I was trying to connect to an android application using websocket python on pc but idk why I always get 400 Bad Request. While when I intercept the data using Burp Suite and try to connect manually, its connected.
This is the request code on Burp Suite:
GET /socketcluster/?appsession= HTTP/1.1
Host: myapps.com
Connection: Upgrade
Pragma: no-cache
Cache-Control: no-cache
User-Agent: Mozilla/5.0 (Linux; Android 9; Google Pixel Build/PI; wv) AppleWebKit/537.36 (KHTML, like Gecko) Version/4.0 Chrome/74.0.3729.186 Mobile Safari/537.36 MYAPPS | v 5.3.54 | release | android
Upgrade: websocket
Origin: https://myapps
Sec-WebSocket-Version: 13
Accept-Encoding: gzip, deflate
Accept-Language: en-US,en;q=0.9
X-Requested-With: com.myapps
Sec-WebSocket-Key: 9GQi1yBrveJ8M8tuRjsI2Q==
And this is the response:
HTTP/1.1 101 Switching Protocols
Server: nginx
Date: Mon, 16 Aug 2021 23:56:10 GMT
Connection: upgrade
Upgrade: websocket
Sec-WebSocket-Accept: SX0jMRO5lquGN7ac1MM5DKMkCn8=
Strict-Transport-Security: max-age=63072000; includeSubDomains
I'm try to connect using an exact headers but it still won't connect. This is my python code:
import websocket
header = {
"Pragma": "no-cache",
"Cache-Control": "no-cache",
"User-Agent": "Mozilla/5.0 (Linux; Android 9; Google Pixel Build/PI; wv) AppleWebKit/537.36 (KHTML, like Gecko) Version/4.0 Chrome/74.0.3729.186 Mobile Safari/537.36 MYAPPS | v 5.3.54 | release | android",
"Accept-Encoding": "gzip, deflate",
"Accept-Language": "en-US,en;q=0.9",
"X-Requested-With": "com.myapps",
}
websocket.enableTrace(True)
url = "wss://myapps.com/socketcluster?appsession="

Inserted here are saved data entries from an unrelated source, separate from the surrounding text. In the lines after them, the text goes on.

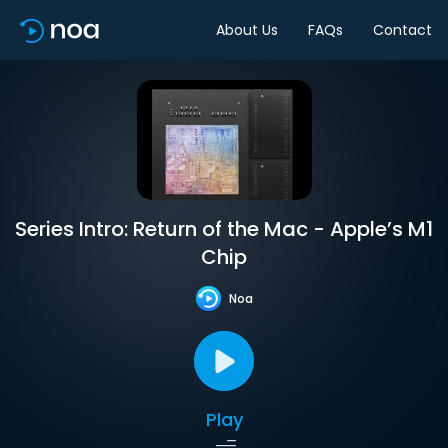
About Us
FAQs
Contact
Series Intro: Return of the Mac - Apple’s M1
Chip
Noa
Play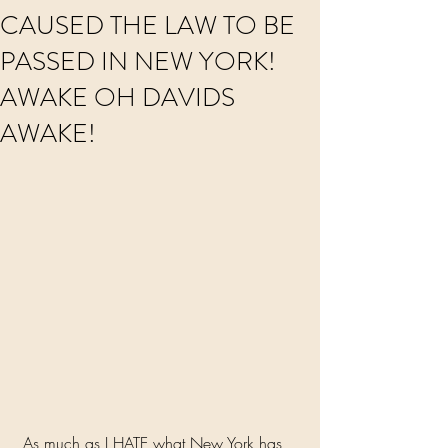
CAUSED THE LAW TO BE
PASSED IN NEW YORK!
AWAKE OH DAVIDS
AWAKE!
 As much as I HATE what New York has 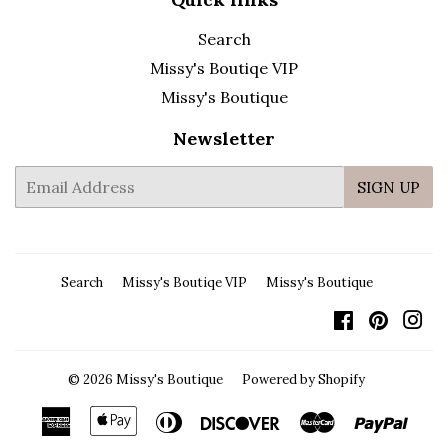
Search
Missy's Boutiqe VIP
Missy's Boutique
Newsletter
E-
SIGN UP
mail
Search
Missy's Boutiqe VIP
Missy's Boutique
Facebook
Pintere
In
© 2026
Missy's Boutique
Powered by Shopify
American
Apple
Diners
Discover
Master
Payp
Express
Pay
Club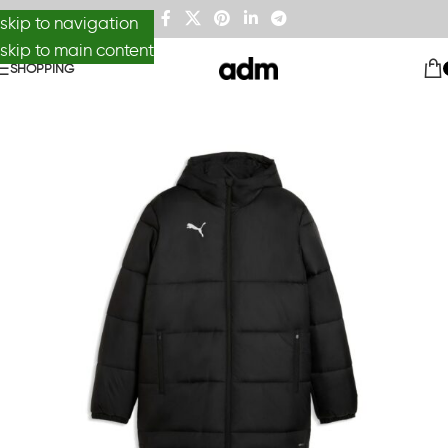
skip to navigation
skip to main content
SHOPPING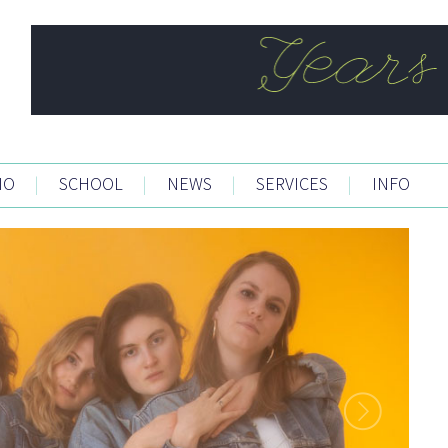
IO
|
SCHOOL
|
NEWS
|
SERVICES
|
INFO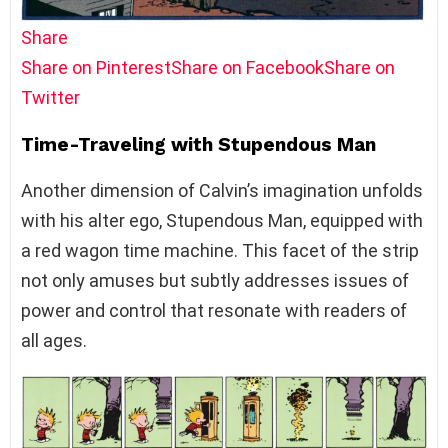
Share
Share on Pinterest
Share on Facebook
Share on
Twitter
Time-Traveling with Stupendous Man
Another dimension of Calvin’s imagination unfolds
with his alter ego, Stupendous Man, equipped with
a red wagon time machine. This facet of the strip
not only amuses but subtly addresses issues of
power and control that resonate with readers of
all ages.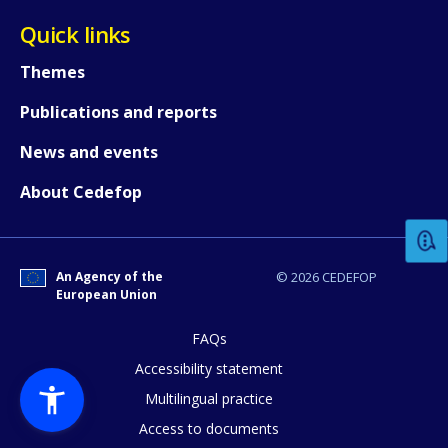
Quick links
Themes
Publications and reports
News and events
How would you rate the content on th
About Cedefop
Any additional comments or feedback
page?
An Agency of the
© 2026 CEDEFOP
European Union
FAQs
Accessibility statement
Multilingual practice
Access to documents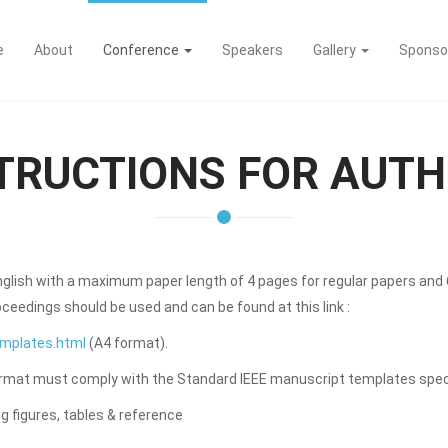
e
About
Conference
Speakers
Gallery
Sponso
TRUCTIONS FOR AUT
nglish with a maximum paper length of 4 pages for regular papers and 
eedings should be used and can be found at this link :
emplates.html
(A4 format).
rmat must comply with the Standard IEEE manuscript templates specifi
 figures, tables & reference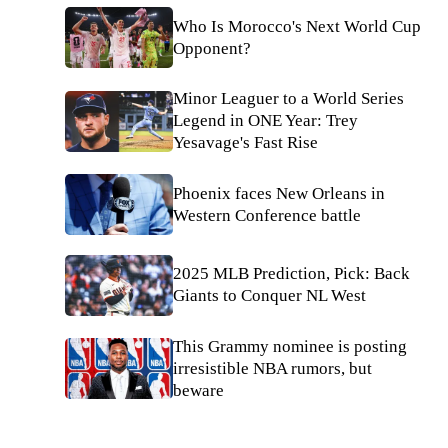
Who Is Morocco's Next World Cup
Opponent?
Minor Leaguer to a World Series
Legend in ONE Year: Trey
Yesavage's Fast Rise
Phoenix faces New Orleans in
Western Conference battle
2025 MLB Prediction, Pick: Back
Giants to Conquer NL West
This Grammy nominee is posting
irresistible NBA rumors, but
beware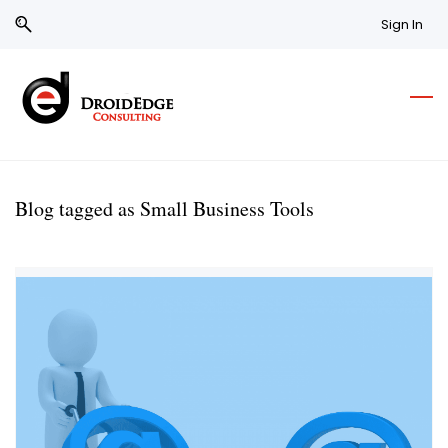
Skip
Skip
Sign In
to
to
search
main
content
Blog tagged as Small Business Tools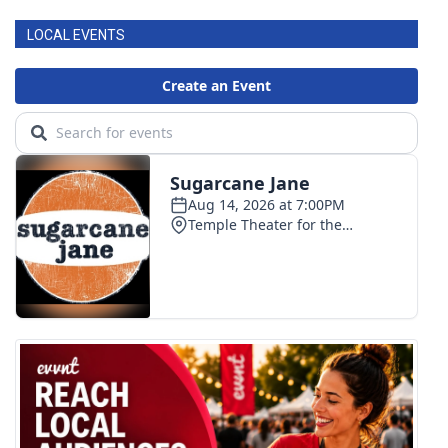
LOCAL EVENTS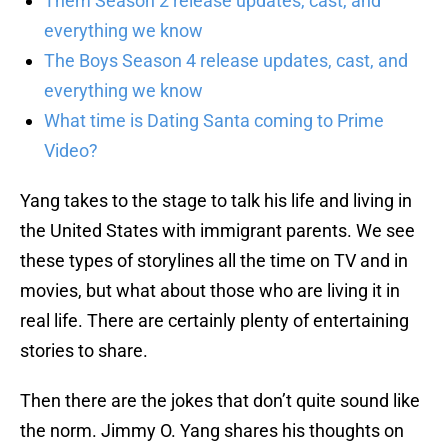
Them Season 2 release updates, cast, and
everything we know
The Boys Season 4 release updates, cast, and
everything we know
What time is Dating Santa coming to Prime
Video?
Yang takes to the stage to talk his life and living in
the United States with immigrant parents. We see
these types of storylines all the time on TV and in
movies, but what about those who are living it in
real life. There are certainly plenty of entertaining
stories to share.
Then there are the jokes that don’t quite sound like
the norm. Jimmy O. Yang shares his thoughts on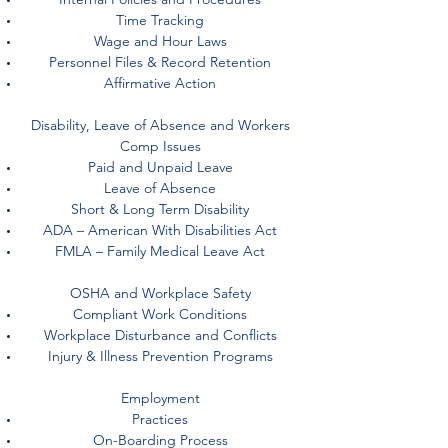
Time Tracking
Wage and Hour Laws
Personnel Files & Record Retention
Affirmative Action
Disability, Leave of Absence and Workers
Comp Issues
Paid and Unpaid Leave
Leave of Absence
Short & Long Term Disability
ADA – American With Disabilities Act
FMLA – Family Medical Leave Act
OSHA and Workplace Safety
Compliant Work Conditions
Workplace Disturbance and Conflicts
Injury & Illness Prevention Programs
Employment
Practices
On-Boarding Process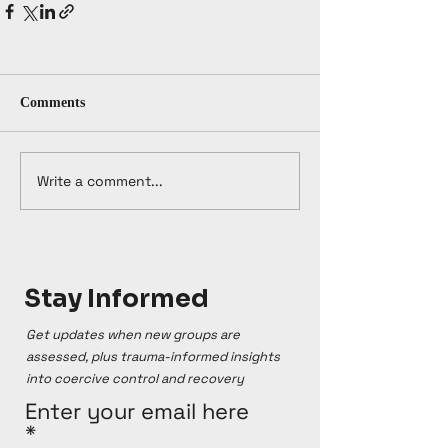
Comments
Write a comment...
Stay Informed
Get updates when new groups are
assessed, plus trauma-informed insights
into coercive control and recovery
Enter your email here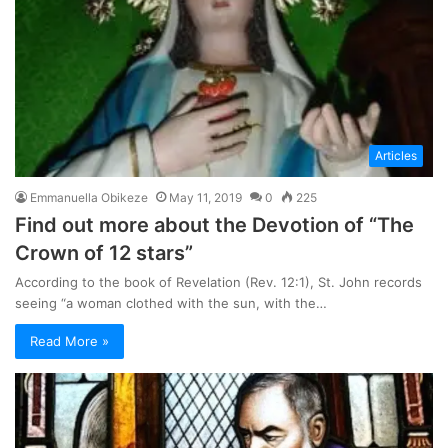
Articles
Emmanuella Obikeze
May 11, 2019
0
225
Find out more about the Devotion of “The
Crown of 12 stars”
According to the book of Revelation (Rev. 12:1), St. John records
seeing “a woman clothed with the sun, with the…
Read More »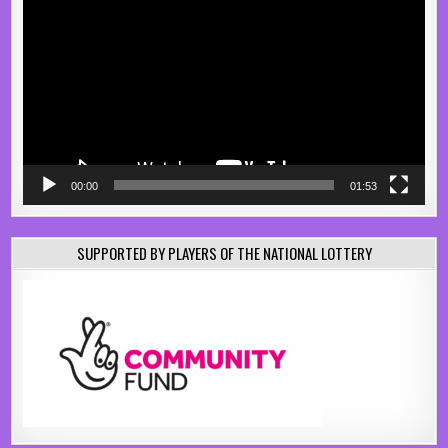
Player
00:00
01:53
SUPPORTED BY PLAYERS OF THE NATIONAL LOTTERY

ws = websocket.WebSocket()
ws.connect(url, header=header, origin="https://myapps")
And this is the response I get:
--- request header ---
GET /socketcluster?appsession= HTTP/1.1
Upgrade: websocket
Host: myapps.com
Origin: https://myapps
Sec-WebSocket-Key: s59MrUPCQ2UgRrYRjJoUeA==
Sec-WebSocket-Version: 13
Connection: Upgrade
Pragma: no-cache
Cache-Control: no-cache
User-Agent: Mozilla/5.0 (Linux; Android 9; Google Pixel Build/PI; wv) AppleWebKit/537.36 (KHTML, like Gecko) Version/4.0 Chrome/74.0.3729.186 Mobile Safari/537.36 MYAPPS | v 5.3.54 | release | android
Accept-Encoding: gzip, deflate
Accept-Language: en-US,en;q=0.9
X-Requested-With: com.myapps
-----------------------
--- response header ---
HTTP/1.1 400 Bad Request
Server: nginx
Date: Tue, 17 Aug 2021 00:59:59 GMT
Content-Type: text/html
Content-Length: 11
Connection: keep-alive
Strict-Transport-Security: max-age=63072000; includeSubDomains
-----------------------
Traceback (most recent call last):
File "C:\Users\xxx\OneDrive\Desktop\websocket\client.py", line 45, in <module>
ws.connect(url, header=header, origin="https://myapps")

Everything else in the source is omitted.